## What the task asks
Among the lines below, tally those holding the string "been" and give the total only.

Page-level text extractions
>>>

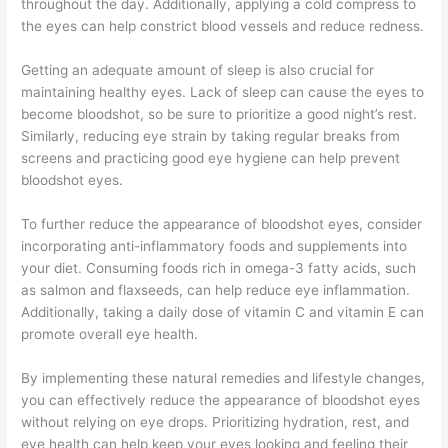
throughout the day. Additionally, applying a cold compress to
the eyes can help constrict blood vessels and reduce redness.
Getting an adequate amount of sleep is also crucial for
maintaining healthy eyes. Lack of sleep can cause the eyes to
become bloodshot, so be sure to prioritize a good night’s rest.
Similarly, reducing eye strain by taking regular breaks from
screens and practicing good eye hygiene can help prevent
bloodshot eyes.
To further reduce the appearance of bloodshot eyes, consider
incorporating anti-inflammatory foods and supplements into
your diet. Consuming foods rich in omega-3 fatty acids, such
as salmon and flaxseeds, can help reduce eye inflammation.
Additionally, taking a daily dose of vitamin C and vitamin E can
promote overall eye health.
By implementing these natural remedies and lifestyle changes,
you can effectively reduce the appearance of bloodshot eyes
without relying on eye drops. Prioritizing hydration, rest, and
eye health can help keep your eyes looking and feeling their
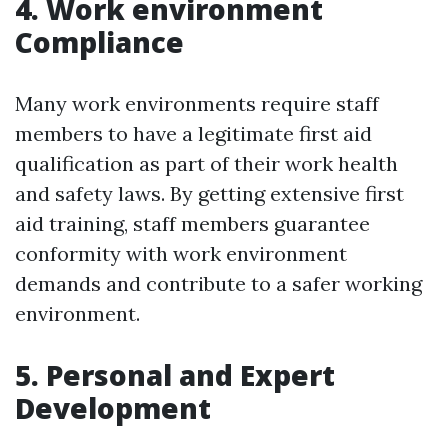
4. Work environment
Compliance
Many work environments require staff
members to have a legitimate first aid
qualification as part of their work health
and safety laws. By getting extensive first
aid training, staff members guarantee
conformity with work environment
demands and contribute to a safer working
environment.
5. Personal and Expert
Development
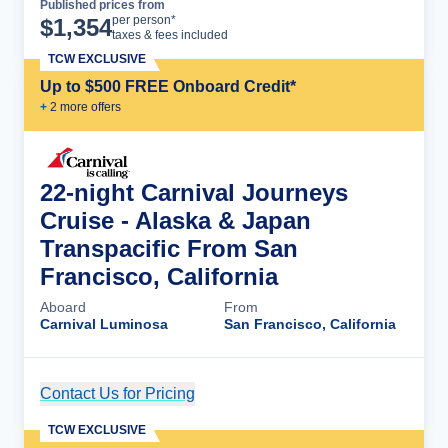
Published prices from
Cruise Details
per person*
$
1,354
taxes & fees included
TCW EXCLUSIVE
Up to $500 FREE Onboard Credit*
+
2
more offer
s
22-night Carnival Journeys
Cruise - Alaska & Japan
Transpacific From San
Francisco, California
Aboard
From
Carnival Luminosa
San Francisco, California
Contact Us for Pricing
Cruise Details
TCW EXCLUSIVE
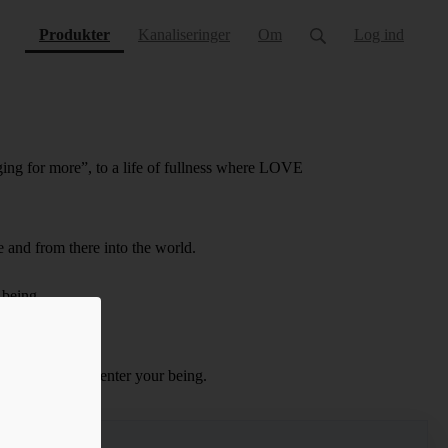
(current)
Produkter
Kanaliseringer
Om
Log ind
ing for more”, to a life of fullness where LOVE
e and from there into the world.
 being.
Magdalene.
e frequencies to enter your being.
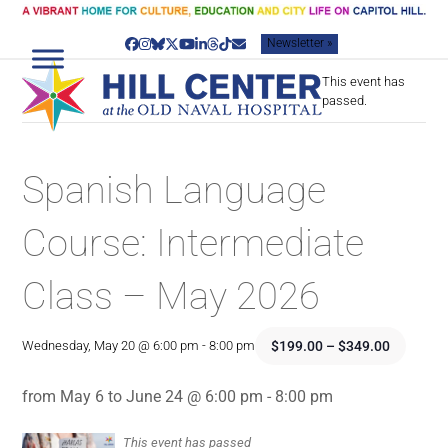
Skip
to
Newsletter »
content
Facebook
Instagram
Bluesky
Twitter
YouTube
LinkedIn
Threads
Tiktok
Email
This event has
passed.
Spanish Language
Course: Intermediate
Class – May 2026
$199.00 – $349.00
Wednesday, May 20 @ 6:00 pm
-
8:00 pm
from May 6 to June 24 @ 6:00 pm - 8:00 pm
This event has passed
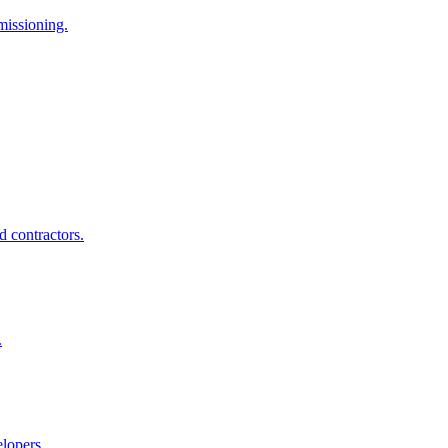
missioning.
d contractors.
.
elopers.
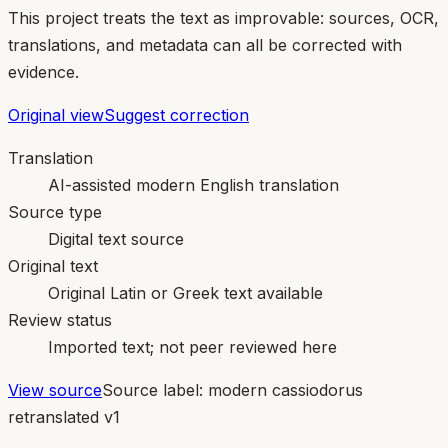
This project treats the text as improvable: sources, OCR,
translations, and metadata can all be corrected with
evidence.
Original view
Suggest correction
Translation
AI-assisted modern English translation
Source type
Digital text source
Original text
Original Latin or Greek text available
Review status
Imported text; not peer reviewed here
View source
Source label:
modern cassiodorus
retranslated v1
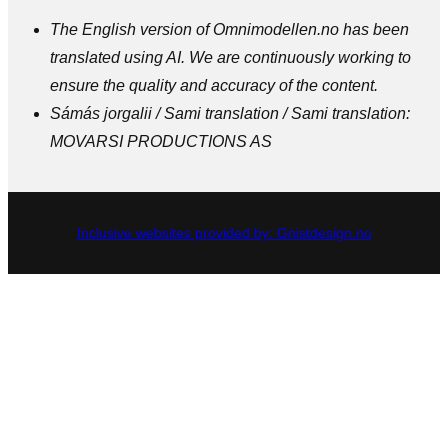
The English version of Omnimodellen.no has been
translated using AI. We are continuously working to
ensure the quality and accuracy of the content.
Sámás jorgalii / Sami translation / Sami translation:
MOVARSI PRODUCTIONS AS
Inclusive websites provided by: Gnistdesign.no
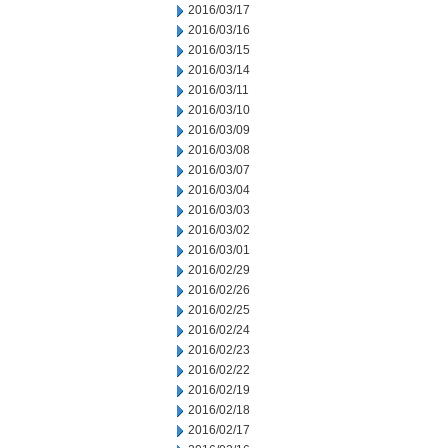
2016/03/17
2016/03/16
2016/03/15
2016/03/14
2016/03/11
2016/03/10
2016/03/09
2016/03/08
2016/03/07
2016/03/04
2016/03/03
2016/03/02
2016/03/01
2016/02/29
2016/02/26
2016/02/25
2016/02/24
2016/02/23
2016/02/22
2016/02/19
2016/02/18
2016/02/17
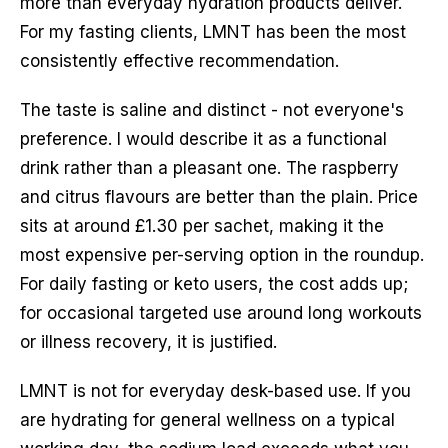
more than everyday hydration products deliver.
For my fasting clients, LMNT has been the most
consistently effective recommendation.
The taste is saline and distinct - not everyone's
preference. I would describe it as a functional
drink rather than a pleasant one. The raspberry
and citrus flavours are better than the plain. Price
sits at around £1.30 per sachet, making it the
most expensive per-serving option in the roundup.
For daily fasting or keto users, the cost adds up;
for occasional targeted use around long workouts
or illness recovery, it is justified.
LMNT is not for everyday desk-based use. If you
are hydrating for general wellness on a typical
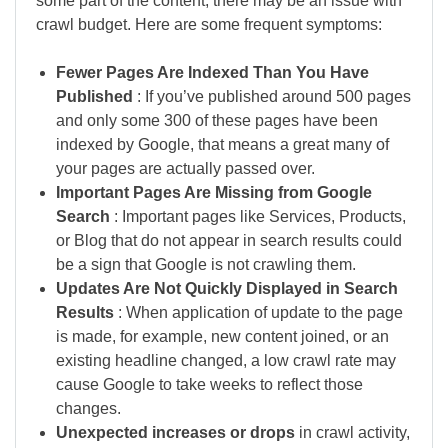
some part of the content, there may be an issue with
crawl budget. Here are some frequent symptoms:
Fewer Pages Are Indexed Than You Have
Published
: If you’ve published around 500 pages
and only some 300 of these pages have been
indexed by Google, that means a great many of
your pages are actually passed over.
Important Pages Are Missing from Google
Search
: Important pages like Services, Products,
or Blog that do not appear in search results could
be a sign that Google is not crawling them.
Updates Are Not Quickly Displayed in Search
Results
: When application of update to the page
is made, for example, new content joined, or an
existing headline changed, a low crawl rate may
cause Google to take weeks to reflect those
changes.
Unexpected increases or drops
in crawl activity,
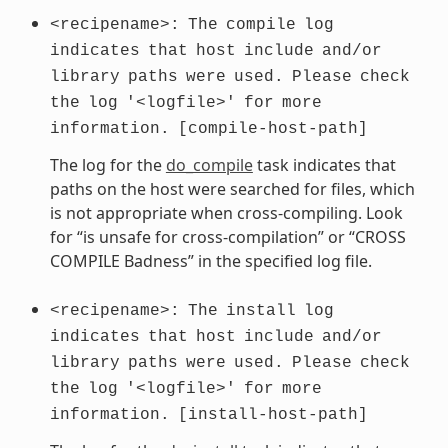
<recipename>:
The
compile
log
indicates
that
host
include
and/or
library
paths
were
used.
Please
check
the
log
'<logfile>'
for
more
information.
[compile-host-path]
The log for the
do_compile
task indicates that
paths on the host were searched for files, which
is not appropriate when cross-compiling. Look
for “is unsafe for cross-compilation” or “CROSS
COMPILE Badness” in the specified log file.
<recipename>:
The
install
log
indicates
that
host
include
and/or
library
paths
were
used.
Please
check
the
log
'<logfile>'
for
more
information.
[install-host-path]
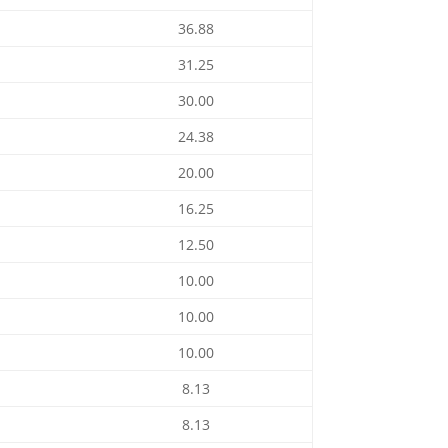
36.88
31.25
30.00
24.38
20.00
16.25
12.50
10.00
10.00
10.00
8.13
8.13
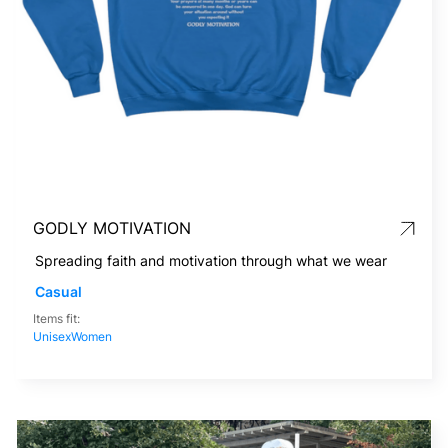
GODLY MOTIVATION
Spreading faith and motivation through what we wear
Casual
Items fit:
Unisex
Women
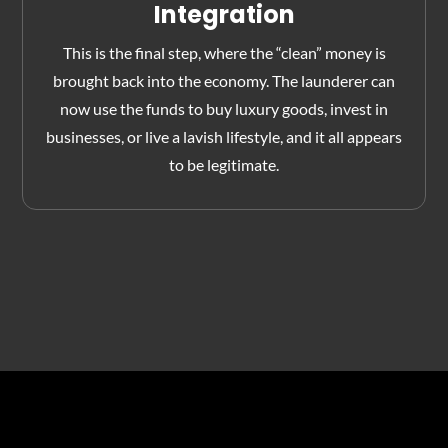
Integration
This is the final step, where the “clean” money is
brought back into the economy. The launderer can
now use the funds to buy luxury goods, invest in
businesses, or live a lavish lifestyle, and it all appears
to be legitimate.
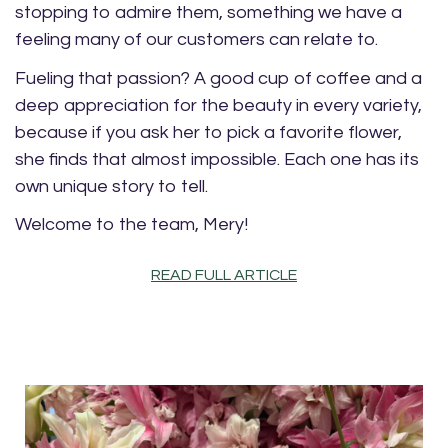
stopping to admire them, something we have a
feeling many of our customers can relate to.
Fueling that passion? A good cup of coffee and a
deep appreciation for the beauty in every variety,
because if you ask her to pick a favorite flower,
she finds that almost impossible. Each one has its
own unique story to tell.
Welcome to the team, Mery!
READ FULL ARTICLE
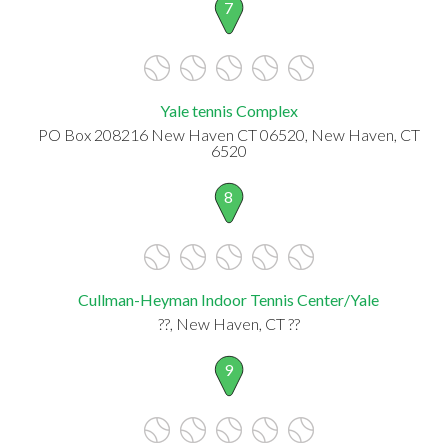
7
Yale tennis Complex
PO Box 208216 New Haven CT 06520, New Haven, CT
6520
8
Cullman-Heyman Indoor Tennis Center/Yale
??, New Haven, CT ??
9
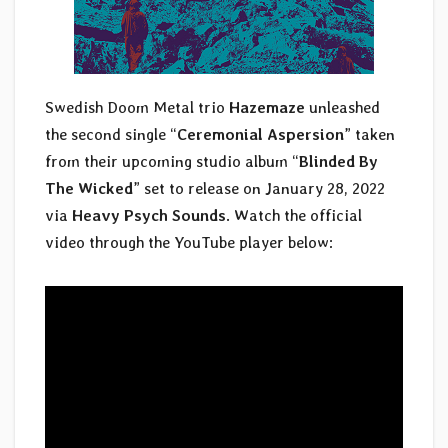
Swedish Doom Metal trio
Hazemaze
unleashed
the second single “
Ceremonial Aspersion
” taken
from their upcoming studio album “
Blinded By
The Wicked
” set to release on January 28, 2022
via
Heavy Psych Sounds
. Watch the official
video through the YouTube player below:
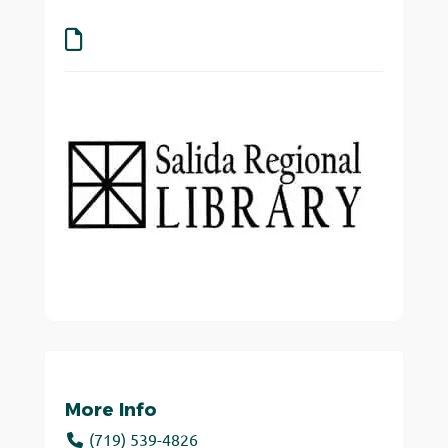
More Info
(719) 539-4826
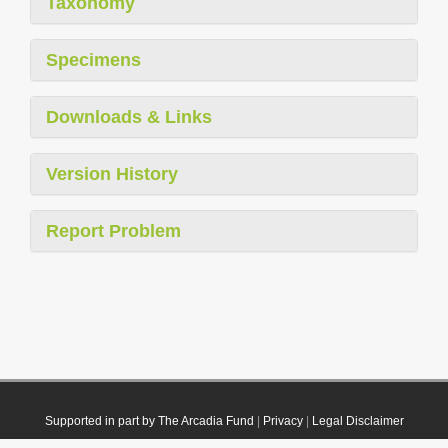
Taxonomy
Specimens
Downloads & Links
Version History
Report Problem
Supported in part by The Arcadia Fund
|
Privacy
|
Legal Disclaimer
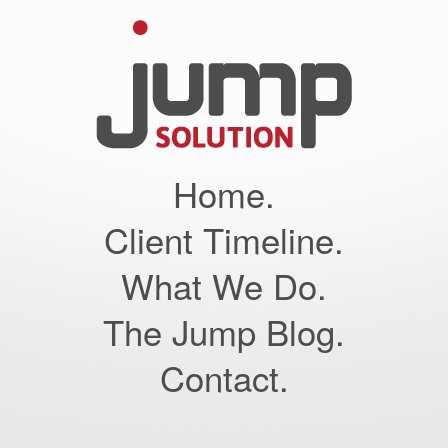
Home.
Client Timeline.
What We Do.
The Jump Blog.
Contact.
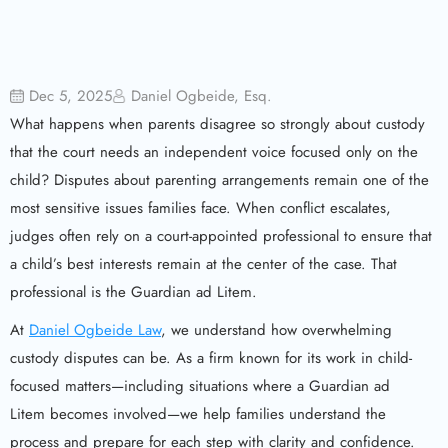
Dec 5, 2025
Daniel Ogbeide, Esq.
What happens when parents disagree so strongly about custody
that the court needs an independent voice focused only on the
child? Disputes about parenting arrangements remain one of the
most sensitive issues families face. When conflict escalates,
judges often rely on a court-appointed professional to ensure that
a child’s best interests remain at the center of the case. That
professional is the Guardian ad Litem.
At
Daniel Ogbeide Law
, we understand how overwhelming
custody disputes can be. As a firm known for its work in child-
focused matters—including situations where a Guardian ad
Litem becomes involved—we help families understand the
process and prepare for each step with clarity and confidence.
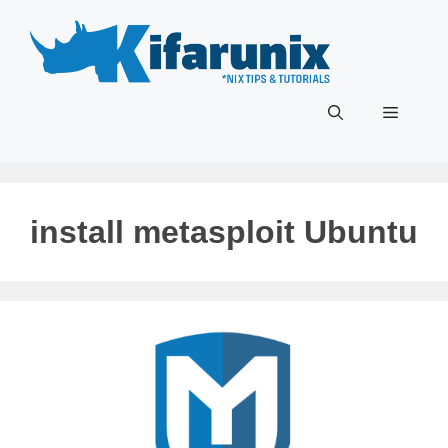
Skip
to
content
Menu
install metasploit Ubuntu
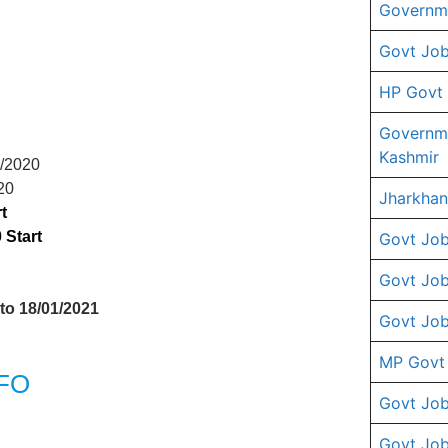
Governme
Govt Job
HP Govt
Governm
Kashmir
6/2020
20
Jharkhan
t
 Start
Govt Job
Govt Job
 to 18/01/2021
Govt Job
MP Govt
RFO
Govt Job
Govt Job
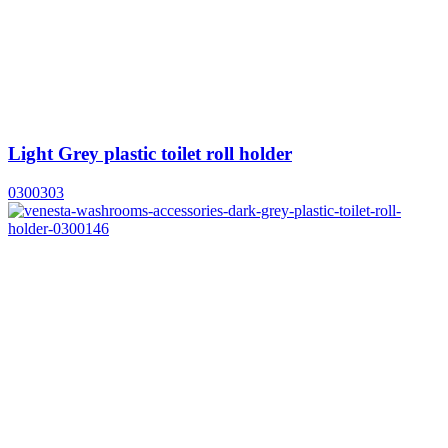
Light Grey plastic toilet roll holder
0300303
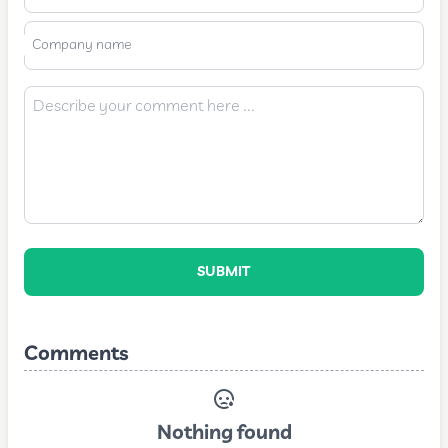
Company name
SUBMIT
Comments
Nothing found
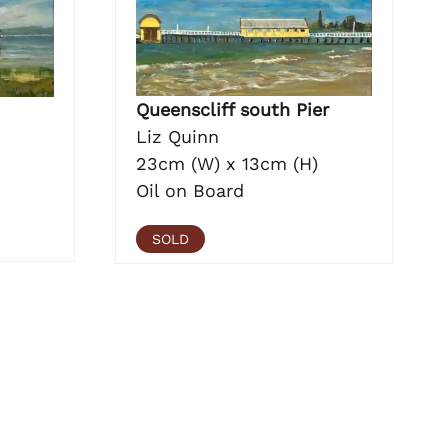
Queenscliff south Pier
Liz Quinn
23cm (W) x 13cm (H)
Oil on Board
SOLD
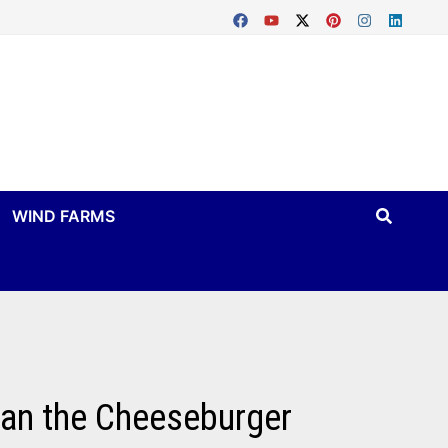
WIND FARMS
han the Cheeseburger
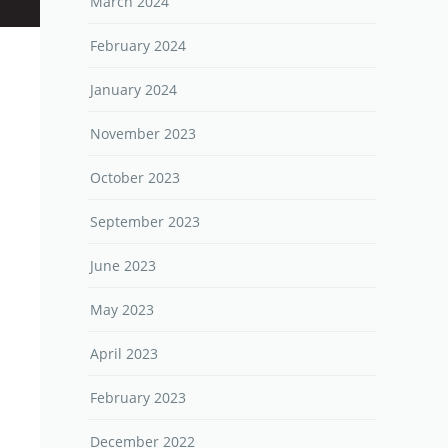
March 2024
February 2024
January 2024
November 2023
October 2023
September 2023
June 2023
May 2023
April 2023
February 2023
December 2022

<<<

## Answer section
3